In [1]:
# General
import os
import warnings
import numpy as np
import pandas as pd
import re

# Data Preps
from sklearn.model_selection import train_test_split
from sklearn.utils.class_weight import compute_class_weight

# Stopwords removal and stemming
from Sastrawi.StopWordRemover.StopWordRemoverFactory import StopWordRemoverFactory
from hunspell import Hunspell

# Oversasmpling
from imblearn.combine import SMOTEENN
from imblearn.over_sampling import ADASYN

# FastText
import fasttext
import fasttext.util

# LSTM with keras
from keras.preprocessing.text import Tokenizer
from keras.utils import pad_sequences
from keras.layers import Embedding, LSTM, Dense, Dropout
from keras.models import Sequential
from keras.optimizers import Adam

# Evaluation metrics
from sklearn.metrics import confusion_matrix, classification_report

warnings.filterwarnings("ignore", category=DeprecationWarning)
warnings.filterwarnings("ignore", category=UserWarning)




In [2]:
# Load data
filepath = "../dataset/final_dataset.xlsx"

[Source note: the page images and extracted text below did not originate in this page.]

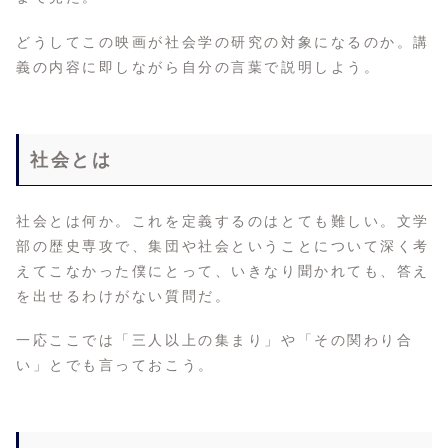
どうしてこの映画が社会学の研究の対象になるのか。講
義の内容に即しながら自分の言葉で説明しよう。
社会とは
社会とは何か。これを定義するのはとても難しい。文学
部の歴史専攻で、集団や社会ということについて深く考
えてこなかった僕にとって、いきなり聞かれても、答え
を出せるわけがない質問だ。
一応ここでは「三人以上の集まり」や「その関わり合
い」とでも言っておこう。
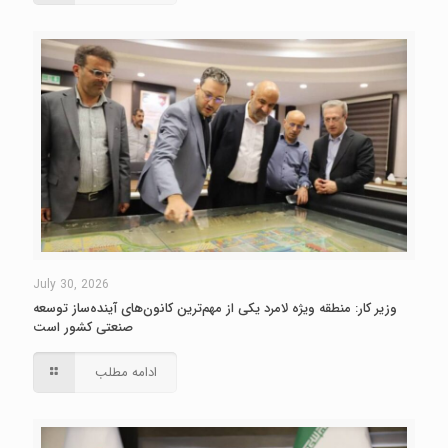
July 30, 2026
وزیر کار: منطقه ویژه لامرد یکی از مهم‌ترین کانون‌های آینده‌ساز توسعه
صنعتی کشور است
ادامه مطلب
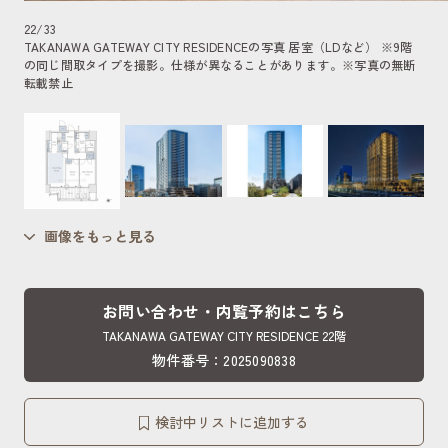
22
/
33
TAKANAWA GATEWAY CITY RESIDENCEの写真 居室（LDなど） ※9階
の同じ間取タイプを撮影。仕様が異なることがあります。
※写真の無断
転載禁止
画像をもっと見る
お問い合わせ・内覧予約はこちら
TAKANAWA GATEWAY CITY RESIDENCE 22階
物件番号：2025090838
検討中リストに追加する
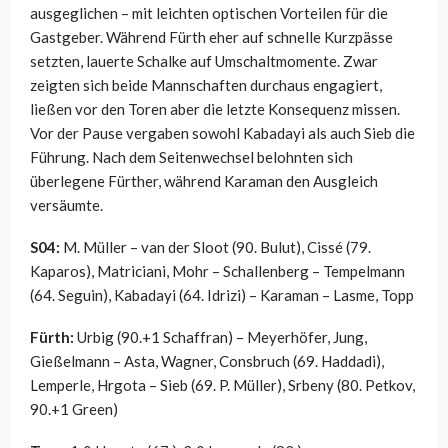
ausgeglichen – mit leichten optischen Vorteilen für die
Gastgeber. Während Fürth eher auf schnelle Kurzpässe
setzten, lauerte Schalke auf Umschaltmomente. Zwar
zeigten sich beide Mannschaften durchaus engagiert,
ließen vor den Toren aber die letzte Konsequenz missen.
Vor der Pause vergaben sowohl Kabadayi als auch Sieb die
Führung. Nach dem Seitenwechsel belohnten sich
überlegene Fürther, während Karaman den Ausgleich
versäumte.
S04:
M. Müller – van der Sloot (90. Bulut), Cissé (79.
Kaparos), Matriciani, Mohr – Schallenberg – Tempelmann
(64. Seguin), Kabadayi (64. Idrizi) – Karaman – Lasme, Topp
Fürth:
Urbig (90.+1 Schaffran) – Meyerhöfer, Jung,
Gießelmann – Asta, Wagner, Consbruch (69. Haddadi),
Lemperle, Hrgota – Sieb (69. P. Müller), Srbeny (80. Petkov,
90.+1 Green)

df = pd.read_excel(filepath, sheet_name="10k")
X = df['tweet']
y = df['label']

# Import Pre-trained fastText model on Indonesian language

In [3]:
# Load pre-trained fasttext model on Indonesia language
filepath = "../../fasttext_pretrained_model_indonesia/cc.id.300.bin"

fasttext_model = fasttext.load_model(filepath)

# Text Preprocessing

In [4]:
def case_folding(df, column_name):
    new_df = df.copy()
    new_df[column_name] = new_df[column_name].str.lower()
    
    return new_df

def remove_punctuation(df, column_name):
    new_df = df.copy()
    new_df[column_name] = new_df[column_name].str.replace(r'[^\w\s]', '', regex=True)
    
    return new_df

def remove_symbols(df, column_name):
    new_df = df.copy()
    new_df[column_name] = new_df[column_name].apply(lambda text: re.sub(r'[^\x00-\x7F]+', '', text))
    
    return new_df

def remove_punctuation_and_sc(df, column_name):
    new_df = df.copy()
    new_df[column_name] = new_df[column_name].str.replace(r'[^a-zA-Z0-9\s]', '', regex=True)
    
    return new_df

def remove_mentions_hashtags(df, column_name):
    new_df = df.copy()
    new_df[column_name] = new_df[column_name].apply(lambda x: re.sub(r'@\w+|\#\w+', '', x))
    
    return new_df

def remove_hyperlink(df, column_name):
    new_df = df.copy()
    new_df[column_name] = new_df[column_name].apply(lambda x: re.sub(r'http\S+', '', x))
    
    return new_df

def remove_redundant_whitespace(df, column_name):
    new_df = df.copy()
    new_df[column_name] = new_df[column_name].str.replace(r'\s+', ' ', regex=False).str.strip()
    
    return new_df

In [5]:
factory = StopWordRemoverFactory()
stopwords_sastrawi = factory.get_stop_words()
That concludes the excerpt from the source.